Twelve tales edging toward the surreal yet grounded in nitty-gritty details of domesticity.
“Where We Come From” sets the tone, somewhere between fairy tale and ghost story. In an unnamed country, an unloved daughter grows into her name, Precious, after her more beloved brothers are lost to war and famine. Then a visiting soldier impregnates Precious. Desperate to have her child born in the US, she keeps the child in her womb for four years. When she finally gives birth, American officials immediately take the child away and deport Precious. She returns, perhaps, to watch her son through the bedroom window of the adopted home where he grows up loved but alien. Another baby crisis occurs in “Miracle” when a white couple gives birth to a baby with ebony black skin. Despite the child’s oddness—abnormally heavy, he tends to disappear and reappear at will—the mother’s love is overarching. When his skin turns pink, she panics that he is no longer her child (every mother’s fear as her child changes, Budnitz implies).
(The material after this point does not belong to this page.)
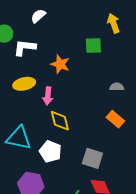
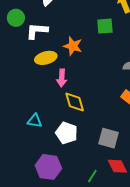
yellow ellipse: (24, 84) -> (46, 58), moved
cyan triangle: (19, 138) -> (35, 121), size x0.6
This tenuous relationship between looks and identity crops up in the volume’s third major story, “Saving Face,” the complex “testimony” of a woman who may be the former dictator of another unnamed country or may simply be a woman whose face represented the dictator on posters painted by the woman’s lover. The final story, “Motherland,” brings the volume full circle. An island’s men leave for war and never return. Soldiers (American) briefly visit and impregnate the women left behind. The resulting daughters and sons are raised apart to avoid incest, but when a lone man shows up, the daughters experiment with him and find themselves pregnant as a group once again. So the cycle continues.
O. Henry–winner and novelist (I Told You So, 1999) Budnitz shows major talent in her creation of a distinctive fictional world, ambiguous and complex.